Effect of L. sakei ADM14 on high-fat diet-induced obese mouse model and changes in biomarkers. (A) Weight change of experiment mice groups for 10 weeks. (B) Total weight gain for each group after 10 weeks. (C) Food efficiency ratio over 10 weeks for each group. (D) Total caloric intake over 10 weeks for each group. (E) Organ weights of mice in each group after sacrifice. (F) Serum total cholesterol concentration. (G) Serum HDL (high density lipoprotein) concentration. (H) Serum LDL (low density lipoprotein) concentration. (I) Serum fasting glucose concentration. Results are shown as mean ± SEM (n = 5). Significant differences between HD and ND groups are indicated as # p < 0.05, ## p < 0.01. Significant differences between HD and HDA groups are indicated as * p < 0.05, ** p < 0.01.

Figure 3

Effect of L. sakei ADM14 on gene expression in the epididymal fat pads. (A) The mRNA expression levels of PPARγ, C/EBPα, aP2, CD36, and FAS as measured by quantitative real-time polymerase chain reaction. (B) Effect on expression of anti-inflammatory genes measured by quantitative real-time polymerase chain reaction. PPARγ, peroxisome proliferator-activated receptor-γ; C/EBPα, CCAAT-enhancer-binding protein-α; aP2, adipocyte protein 2; CD36, cluster of differentiation 36; FAS, fatty acid synthase; TNFα, tumor necrosis factor alpha; MCP-1, monocyte chemotactic protein 1; IL-6, interleukin-6. Results are shown as mean ± SEM (n = 5). Significant differences between HD and ND groups are indicated as # p < 0.05, ## p < 0.01. Significant differences between HD and HDA groups are indicated as * p < 0.05, ** p < 0.01.

Figure 4

Effect of L sakei ADM14 on taxonomic composition. (A) Cecal microbiota composition of groups is shown by generalized UniFrac principal coordinates analysis (PCoA). (B) Unweighted Pair Group Method with Arithmetic Mean (UPGMA) clustering. The distance calculated by generalized UniFrac. (C) The relative abundance of the cecal microbiota at the phylum, class, and family levels. n = 5 per group. The nonparametric Wilcoxon signed rank test for paired data and Mann–Whitney U test for unpaired data were used.

Figure 5

The relative abundance of specific bacteria in the cecum. (A) Bacteroidetes, Firmicutes, and Firmicutes to Bacteroidetes ratio. (B) Specific bacteria of important taxa in the human gut.
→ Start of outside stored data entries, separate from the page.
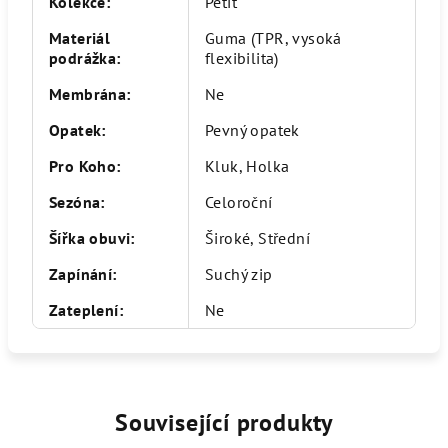
Kolekce
:
Petit
Materiál
Guma (TPR, vysoká
podrážka
:
flexibilita)
Membrána
:
Ne
Opatek
:
Pevný opatek
Pro Koho
:
Kluk, Holka
Sezóna
:
Celoroční
Šířka obuvi
:
Široké, Střední
Zapínání
:
Suchý zip
Zateplení
:
Ne
Související produkty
The nonparametric Wilcoxon signed rank test for paired data and Mann–Whitney U test for unpaired data were used. Significant differences are indicated as * p < 0.05, ** p < 0.01.

Figure 6

Concentrations of short-chain fatty acids (SCFAs) from cecal contents. (A) Acetate concentration, (B) propionate concentration, (C) butyrate concentration. SCFAs were measured by gas chromatograph. Result are shown as mean ± SEM (n = 4). Significant differences are indicated as * p < 0.05, ** p < 0.01.